* TO DO *
For the entries below, report the number of lines where the string "không" appears, and only that number.
**** RECORDED INFORMATION ****
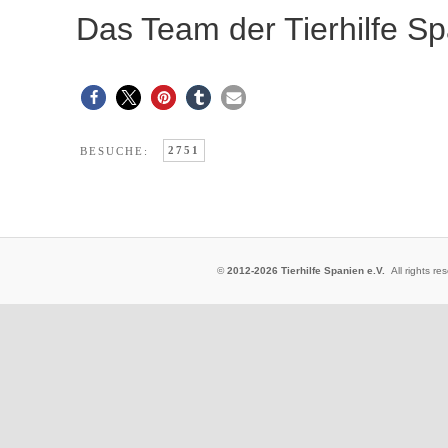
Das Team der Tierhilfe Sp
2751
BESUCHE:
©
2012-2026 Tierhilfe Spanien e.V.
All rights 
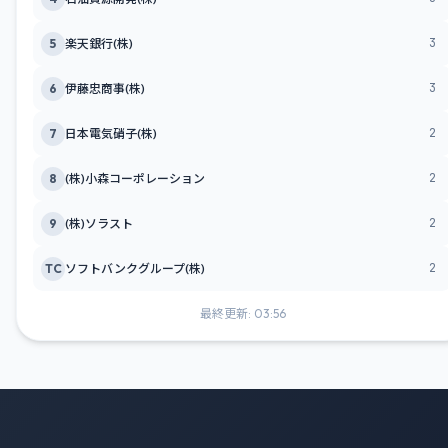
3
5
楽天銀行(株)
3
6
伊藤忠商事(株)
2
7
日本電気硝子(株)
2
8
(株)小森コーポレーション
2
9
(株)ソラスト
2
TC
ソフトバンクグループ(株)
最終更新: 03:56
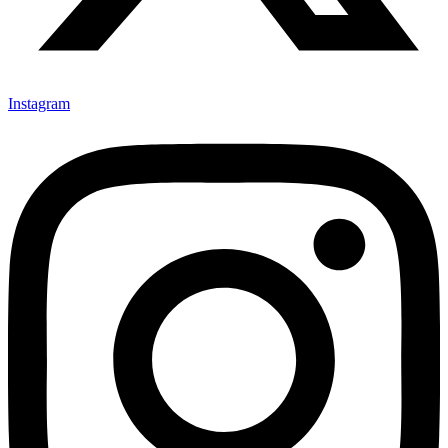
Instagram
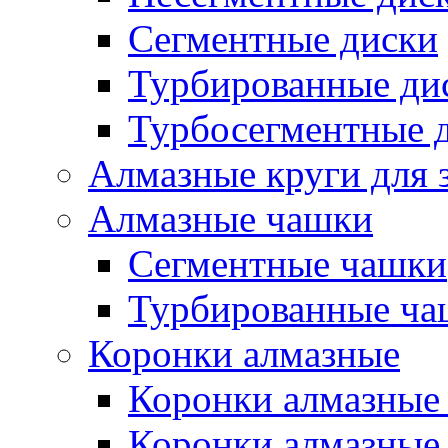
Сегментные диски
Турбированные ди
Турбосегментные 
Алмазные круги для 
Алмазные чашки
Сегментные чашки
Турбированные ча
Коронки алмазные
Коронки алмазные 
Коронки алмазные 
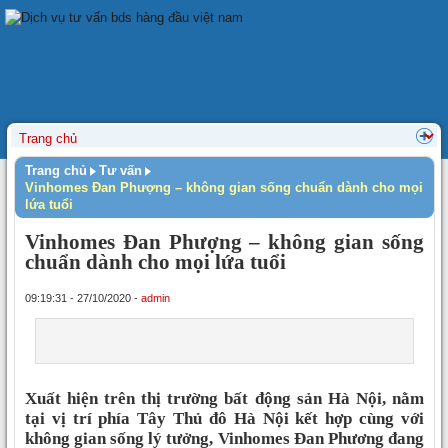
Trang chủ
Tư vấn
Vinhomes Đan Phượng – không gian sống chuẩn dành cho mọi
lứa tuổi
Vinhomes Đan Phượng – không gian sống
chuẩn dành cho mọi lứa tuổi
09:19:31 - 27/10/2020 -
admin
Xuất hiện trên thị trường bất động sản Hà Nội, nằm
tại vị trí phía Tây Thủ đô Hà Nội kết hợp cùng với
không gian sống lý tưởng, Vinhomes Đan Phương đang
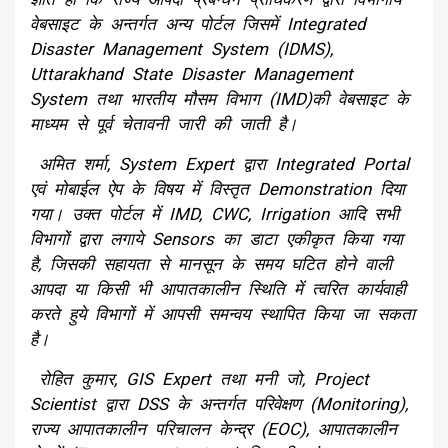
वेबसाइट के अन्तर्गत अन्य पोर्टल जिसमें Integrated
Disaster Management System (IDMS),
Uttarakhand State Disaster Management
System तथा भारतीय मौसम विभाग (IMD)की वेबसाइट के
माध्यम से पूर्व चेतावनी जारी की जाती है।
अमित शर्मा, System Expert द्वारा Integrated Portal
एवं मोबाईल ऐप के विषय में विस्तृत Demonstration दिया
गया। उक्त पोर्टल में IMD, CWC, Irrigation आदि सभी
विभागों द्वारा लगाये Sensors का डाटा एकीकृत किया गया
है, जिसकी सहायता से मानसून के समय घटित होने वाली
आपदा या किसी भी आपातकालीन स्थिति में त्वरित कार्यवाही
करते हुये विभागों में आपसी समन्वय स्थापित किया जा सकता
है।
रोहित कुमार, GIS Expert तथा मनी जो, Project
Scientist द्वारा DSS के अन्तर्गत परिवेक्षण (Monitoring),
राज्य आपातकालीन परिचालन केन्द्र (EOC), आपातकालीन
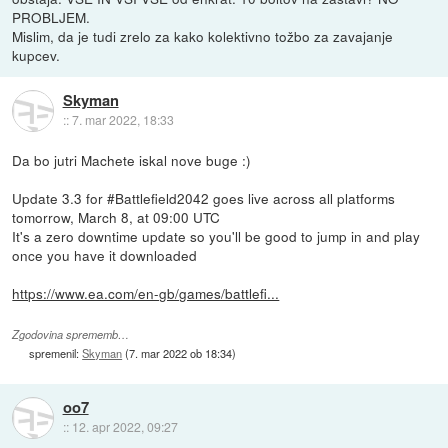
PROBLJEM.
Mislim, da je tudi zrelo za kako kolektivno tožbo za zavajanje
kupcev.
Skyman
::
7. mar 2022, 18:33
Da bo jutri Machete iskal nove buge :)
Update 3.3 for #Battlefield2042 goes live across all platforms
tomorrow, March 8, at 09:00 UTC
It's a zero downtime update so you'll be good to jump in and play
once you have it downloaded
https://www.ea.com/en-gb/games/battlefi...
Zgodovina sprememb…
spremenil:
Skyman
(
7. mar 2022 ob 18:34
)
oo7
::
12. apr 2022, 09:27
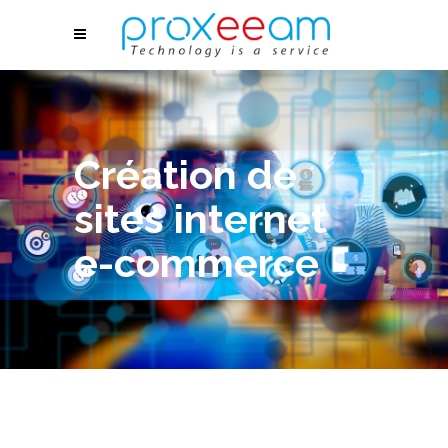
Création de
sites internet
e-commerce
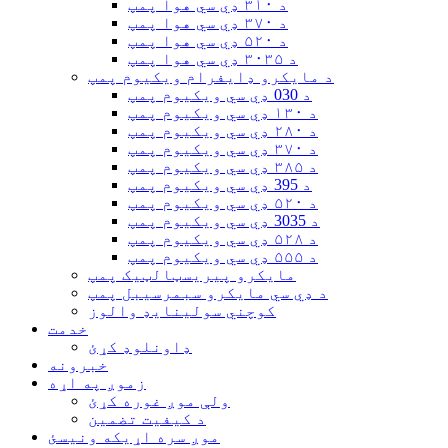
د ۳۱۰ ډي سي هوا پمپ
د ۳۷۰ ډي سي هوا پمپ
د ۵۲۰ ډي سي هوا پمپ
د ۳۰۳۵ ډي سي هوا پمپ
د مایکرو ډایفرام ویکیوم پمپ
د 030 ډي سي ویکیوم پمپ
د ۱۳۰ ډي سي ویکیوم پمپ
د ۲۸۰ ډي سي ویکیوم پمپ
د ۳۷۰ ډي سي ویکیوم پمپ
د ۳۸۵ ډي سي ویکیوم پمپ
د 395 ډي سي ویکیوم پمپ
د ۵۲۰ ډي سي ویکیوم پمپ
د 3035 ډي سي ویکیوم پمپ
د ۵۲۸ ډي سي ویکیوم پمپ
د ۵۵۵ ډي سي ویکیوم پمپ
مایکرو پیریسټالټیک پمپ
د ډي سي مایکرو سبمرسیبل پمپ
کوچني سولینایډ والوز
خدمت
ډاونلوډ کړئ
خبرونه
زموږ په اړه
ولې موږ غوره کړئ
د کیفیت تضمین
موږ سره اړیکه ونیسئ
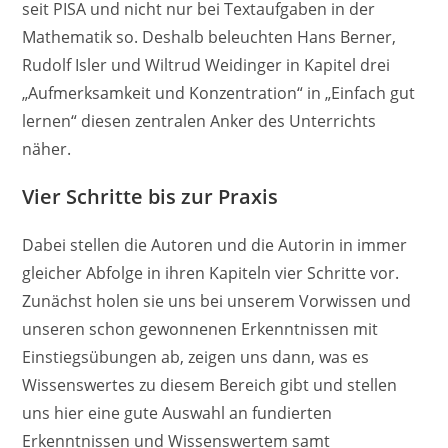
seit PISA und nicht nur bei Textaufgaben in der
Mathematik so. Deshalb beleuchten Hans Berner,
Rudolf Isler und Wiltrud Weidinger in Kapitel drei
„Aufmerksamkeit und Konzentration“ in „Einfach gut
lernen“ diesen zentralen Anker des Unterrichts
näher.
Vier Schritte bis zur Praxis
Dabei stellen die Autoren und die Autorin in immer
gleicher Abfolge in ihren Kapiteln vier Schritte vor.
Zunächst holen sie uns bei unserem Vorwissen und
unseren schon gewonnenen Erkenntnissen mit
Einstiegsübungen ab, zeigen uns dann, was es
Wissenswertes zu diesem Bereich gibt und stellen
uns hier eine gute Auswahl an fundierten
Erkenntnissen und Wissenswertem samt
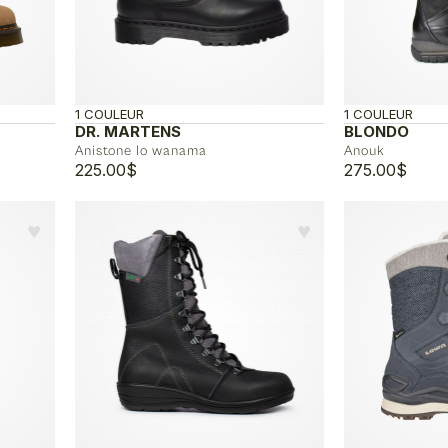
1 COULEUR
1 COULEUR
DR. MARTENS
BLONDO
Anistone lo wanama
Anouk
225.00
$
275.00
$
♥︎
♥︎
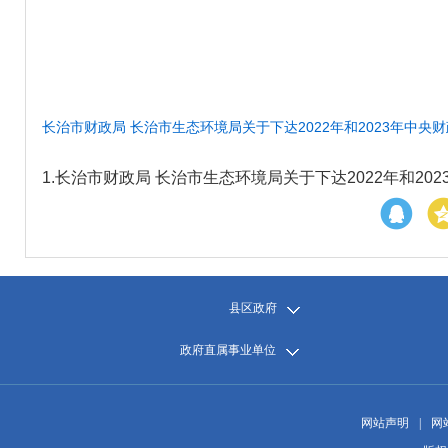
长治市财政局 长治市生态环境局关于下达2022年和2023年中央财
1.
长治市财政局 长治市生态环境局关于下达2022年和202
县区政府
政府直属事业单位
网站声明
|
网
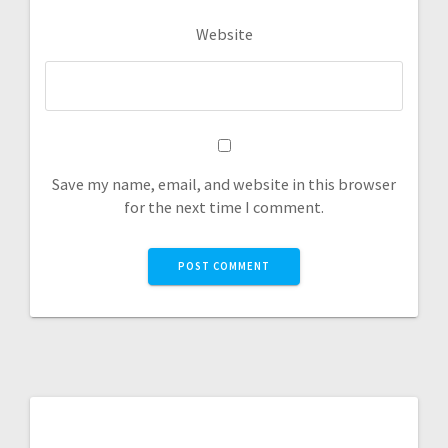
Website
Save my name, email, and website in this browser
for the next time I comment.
****
* RESPONSE TO THE TASK *
3